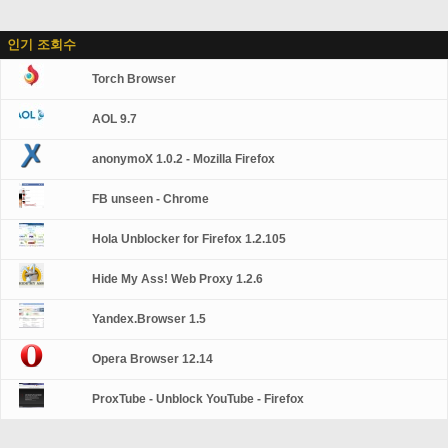
인기 조회수
Torch Browser
AOL 9.7
anonymoX 1.0.2 - Mozilla Firefox
FB unseen - Chrome
Hola Unblocker for Firefox 1.2.105
Hide My Ass! Web Proxy 1.2.6
Yandex.Browser 1.5
Opera Browser 12.14
ProxTube - Unblock YouTube - Firefox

* * * * *

▶ **Problem requirements**:
With the pictures dropped, write out all of the entries word for word.

▶ **Response for this exercise**:
인기 조회수
Torch Browser
AOL 9.7
anonymoX 1.0.2 - Mozilla Firefox
FB unseen - Chrome
Hola Unblocker for Firefox 1.2.105
Hide My Ass! Web Proxy 1.2.6
Yandex.Browser 1.5
Opera Browser 12.14
ProxTube - Unblock YouTube - Firefox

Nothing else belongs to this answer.